雪涯大吼:“不许你侮辱殿下,殿下是爱我!”
“爱你什么,这张脸?”凤隐凤隐半晌没作声,陡然变出一面铜镜,施法送到了雪涯脸前。她神色淡淡:“你瞧瞧铜镜里的自己,那双眼里流淌的怨恨及恶毒,把这张绝色的容颜都毁了。”
雪涯突然笑了:“殿下确实爱我,否则你以为他为何要给我换一副女子的肉身?”她看着凤隐僵住,心里无比畅快,“断袖为天庭礼法所不容,殿下为了和我双宿双飞,才给我换了一副女子的躯体。”
凤隐的脸白了一白。这个雪涯很会找人的痛处踩,而且还要反复碾上一碾。
雪涯快意地大笑,隔了会儿,又道:“信不信,殿下若是知道我在你这里他一定会来救我的。”

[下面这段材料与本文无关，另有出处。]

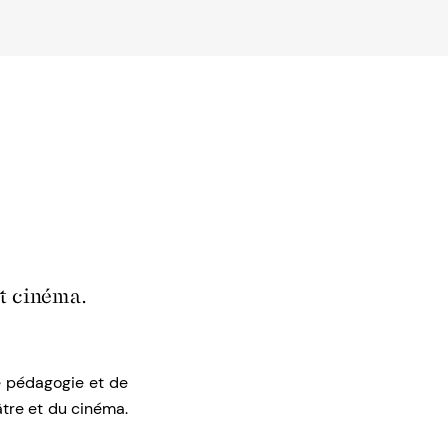
et cinéma.
e pédagogie et de
âtre et du cinéma.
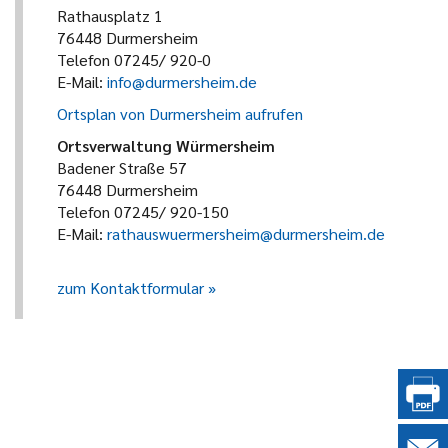
Rathausplatz 1
76448 Durmersheim
Telefon 07245/ 920-0
E-Mail:
info@durmersheim.de
Ortsplan von Durmersheim aufrufen
Ortsverwaltung Würmersheim
Badener Straße 57
76448 Durmersheim
Telefon 07245/ 920-150
E-Mail:
rathauswuermersheim@durmersheim.de
zum Kontaktformular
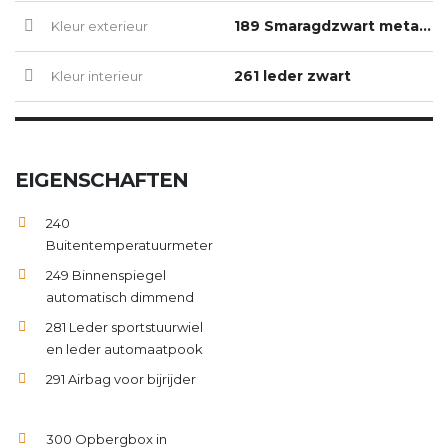
189 Smaragdzwart metallic
Kleur exterieur
261 leder zwart
Kleur interieur
EIGENSCHAFTEN
240
Buitentemperatuurmeter
249 Binnenspiegel
automatisch dimmend
281 Leder sportstuurwiel
en leder automaatpook
291 Airbag voor bijrijder
300 Opbergbox in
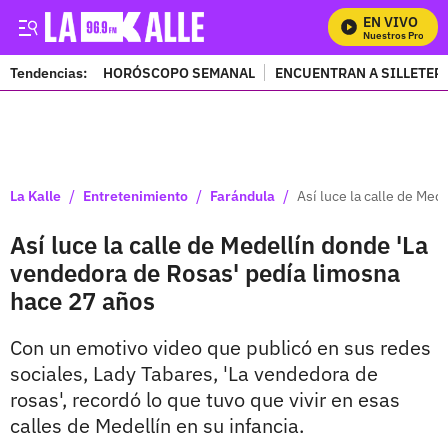
EN VIVO
Mira Todos Nuestros Programa
Tendencias:
HORÓSCOPO SEMANAL
ENCUENTRAN A SILLETER
PUBLICIDAD
/
/
/
La Kalle
Entretenimiento
Farándula
Así luce la calle de Me
Así luce la calle de Medellín donde 'La
vendedora de Rosas' pedía limosna
hace 27 años
Con un emotivo video que publicó en sus redes
sociales, Lady Tabares, 'La vendedora de
rosas', recordó lo que tuvo que vivir en esas
calles de Medellín en su infancia.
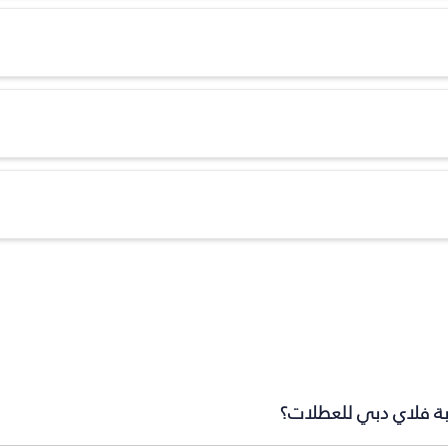
ابة فلاي دبي للعطلات؟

他脸上笃定的神色刺得凤隐心口一痛,原来她的心里承受能力还是不够强大。她轻飘飘道:“确实,沧尧若是想袒护一个人那是绝对袒护得了,但是他若是找不到你呢?”
雪涯脸一白:“你想干什么?”
凤隐瞄她一眼道:“不干什么,就是把你藏起来不让他找到罢了。”不再理会雪涯,她转头与上邪道,“虽然此事全因你而起,但我还是谢谢你,你先回去吧。雪涯的事我自己处理就好了。”
***
最近北海边上总有几个慕北海三公主之名的凡人到此一游,今日当然也不例外。
海面上波涛汹涌,隐约可见扬起白帆的船只在海浪里载沉载浮。
沧尧伫立在岸上,海风吹的衣袂翩飞,呼啸而过的风声挡不住断断续续的细语声,他听在耳里,脸色有丝沉郁。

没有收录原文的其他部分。